Les États généraux du film documentaire 2015 Édito

Édito


Comment préserver le regard ?
Le temps et l’espace en sont deux conditions et nécessitent un écart : se placer en retrait du flux, infini illusoire, et travailler la différence, la place de l’autre. Préserver le temps et l’espace du regard, c’est penser le temps et l’espace de la représentation, là où s’inventent des formes et des récits, dans un environnement où la vitesse transforme les pratiques et le regard sur les images.
Ainsi, dans les ateliers de cette édition, prendrons-nous le temps, notamment, de penser les mutations techniques et esthétiques du cinéma, pour constater comment les inventions formelles précèdent parfois les évolutions techniques, modifiant à leur tour les pratiques et les regards, sans omettre de considérer les « conditions auxquelles la caméra peut devenir un en-soi, un alter. » Une préoccupation commune à une autre réflexion consacrée à la rencontre entre scène thérapeutique et cinématographique : quelle place la caméra et son filmeur peuvent occuper dans un dispositif thérapeutique et que transforme cette triangulation ? Comment représenter cette scène de création pure ou d’invention d’un récit qu’est la thérapie ?
 Nous explorerons d’autres récits imaginés avec « La fable documentaire », pour découvrir l’invention, par des cinéastes, d’une forme en mouvement où mise en scène et en récit s’emparent de la réalité. La parole des réalisateurs sera au cœur de toutes ces expériences partagées avec le public.

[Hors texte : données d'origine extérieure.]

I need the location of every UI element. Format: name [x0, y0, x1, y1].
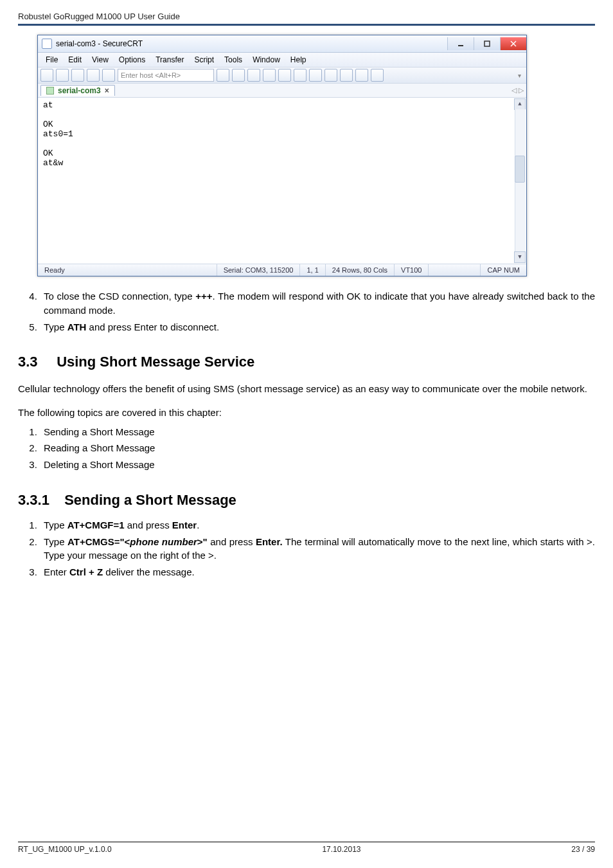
tb-icon-11[interactable] [294, 69, 306, 82]
tab-close-icon[interactable]: × [105, 86, 109, 95]
menu-window[interactable]: Window [249, 54, 284, 66]
heading-3-3-1: 3.3.1 Sending a Short Message [18, 490, 595, 511]
topic-1: Sending a Short Message [40, 425, 595, 439]
heading-title: Sending a Short Message [64, 492, 236, 508]
phone-number-placeholder: phone number [130, 536, 197, 547]
tb-icon-16[interactable] [371, 69, 384, 82]
page-header: Robustel GoRugged M1000 UP User Guide [18, 12, 595, 21]
tb-icon-10[interactable] [278, 69, 291, 82]
heading-num: 3.3 [18, 352, 53, 372]
terminal-output[interactable]: at OK ats0=1 OK at&w ▲ ▼ [38, 98, 526, 264]
menu-edit[interactable]: Edit [64, 54, 85, 66]
status-bar: Ready Serial: COM3, 115200 1, 1 24 Rows,… [38, 264, 526, 276]
menu-file[interactable]: File [42, 54, 62, 66]
heading-num: 3.3.1 [18, 490, 60, 511]
status-caps: CAP NUM [481, 264, 526, 276]
step-331-1: Type AT+CMGF=1 and press Enter. [40, 518, 595, 532]
footer-mid: 17.10.2013 [322, 845, 360, 854]
connected-icon [46, 87, 54, 95]
heading-title: Using Short Message Service [57, 354, 254, 370]
status-ready: Ready [38, 264, 217, 276]
tb-icon-1[interactable] [40, 69, 53, 82]
menu-script[interactable]: Script [190, 54, 218, 66]
menu-help[interactable]: Help [287, 54, 310, 66]
tb-icon-3[interactable] [71, 69, 84, 82]
cmd-ath: ATH [67, 321, 87, 332]
menu-tools[interactable]: Tools [220, 54, 246, 66]
toolbar-overflow-icon[interactable]: ▾ [515, 72, 524, 79]
sec33-topics-lead: The following topics are covered in this… [18, 406, 595, 420]
app-icon [42, 39, 52, 49]
status-size: 24 Rows, 80 Cols [326, 264, 395, 276]
toolbar: Enter host <Alt+R> ▾ [38, 68, 526, 84]
menu-view[interactable]: View [88, 54, 112, 66]
session-tabs: serial-com3 × ◁ ▷ [38, 84, 526, 98]
cmd-ctrlz: Ctrl + Z [69, 566, 103, 577]
tb-icon-4[interactable] [87, 69, 100, 82]
steps-331: Type AT+CMGF=1 and press Enter. Type AT+… [18, 518, 595, 579]
tb-icon-7[interactable] [232, 69, 245, 82]
terminal-text: at OK ats0=1 OK at&w [43, 100, 73, 168]
tb-icon-2[interactable] [56, 69, 69, 82]
tab-nav-arrows[interactable]: ◁ ▷ [511, 86, 524, 95]
host-input[interactable]: Enter host <Alt+R> [118, 69, 214, 82]
topic-2: Reading a Short Message [40, 441, 595, 455]
cmd-ppp: +++ [195, 291, 212, 302]
status-emul: VT100 [395, 264, 429, 276]
page-footer: RT_UG_M1000 UP_v.1.0.0 17.10.2013 23 / 3… [18, 842, 595, 854]
tb-icon-13[interactable] [324, 69, 337, 82]
tab-label: serial-com3 [58, 86, 101, 95]
menu-bar: File Edit View Options Transfer Script T… [38, 53, 526, 68]
titlebar[interactable]: serial-com3 - SecureCRT [38, 35, 526, 53]
status-cursor: 1, 1 [300, 264, 325, 276]
footer-right: 23 / 39 [571, 845, 595, 854]
securecrt-window: serial-com3 - SecureCRT File Edit View O… [37, 35, 527, 276]
heading-3-3: 3.3 Using Short Message Service [18, 352, 595, 372]
menu-options[interactable]: Options [115, 54, 149, 66]
status-port: Serial: COM3, 115200 [217, 264, 301, 276]
tb-icon-5[interactable] [102, 69, 115, 82]
sec33-intro: Cellular technology offers the benefit o… [18, 382, 595, 396]
scrollbar-thumb[interactable] [515, 156, 525, 183]
sec33-topic-list: Sending a Short Message Reading a Short … [18, 425, 595, 472]
minimize-button[interactable] [447, 37, 474, 50]
menu-transfer[interactable]: Transfer [152, 54, 188, 66]
step-4: To close the CSD connection, type +++. T… [40, 289, 595, 318]
cmd-cmgf: AT+CMGF=1 [67, 520, 125, 530]
scroll-up-icon[interactable]: ▲ [514, 98, 526, 110]
tb-icon-14[interactable] [340, 69, 353, 82]
window-title: serial-com3 - SecureCRT [56, 39, 143, 48]
tb-icon-9[interactable] [263, 69, 276, 82]
close-button[interactable] [500, 37, 526, 50]
tb-icon-15[interactable] [355, 69, 368, 82]
footer-left: RT_UG_M1000 UP_v.1.0.0 [18, 845, 112, 854]
topic-3: Deleting a Short Message [40, 458, 595, 472]
svg-rect-1 [484, 41, 490, 46]
maximize-button[interactable] [474, 37, 500, 50]
tb-icon-6[interactable] [217, 69, 229, 82]
step-5: Type ATH and press Enter to disconnect. [40, 320, 595, 334]
header-rule [18, 24, 595, 26]
tb-icon-12[interactable] [309, 69, 322, 82]
scroll-down-icon[interactable]: ▼ [514, 251, 526, 263]
steps-4-5: To close the CSD connection, type +++. T… [18, 289, 595, 334]
tab-serial-com3[interactable]: serial-com3 × [40, 85, 115, 96]
tb-icon-8[interactable] [247, 69, 260, 82]
step-331-2: Type AT+CMGS="<phone number>" and press … [40, 535, 595, 563]
step-331-3: Enter Ctrl + Z deliver the message. [40, 565, 595, 579]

La parole critique sera également partagée avec les « Histoire(s) de doc » où la mise en regard de deux œuvres, de patrimoine et contemporaine, témoigne d’un courant formel et de son évolution. De l’intime à l’Histoire, de la narration personnelle au portrait du monde qui les entoure, les films des cinéastes espagnols de la « Route du doc » explorent la complexité du territoire et la richesse de ceux qui le peuplent, sans pour autant cesser de regarder au-delà des frontières et de chercher tout ce qui crée un écart dans lequel peut se glisser le cinéma. Les écarts, nous les travaillerons aussi de l’œuvre de Marc Karlin à celle de Michael Snow, de l’imposant Homeland, qui nous entraîne aux côtés de son réalisateur Abbas Fahdel dans le Bagdad d’avant et d’après la guerre en Irak, jusqu’aux magnifiques Mille et Une Nuits de Miguel Gomes. Nous ouvrirons le bal avec les nouveaux films de Claire Simon et d’Éliane de Latour et nous le poursuivrons en clôture pour fêter les quinze ans du Master de réalisation de l’École documentaire.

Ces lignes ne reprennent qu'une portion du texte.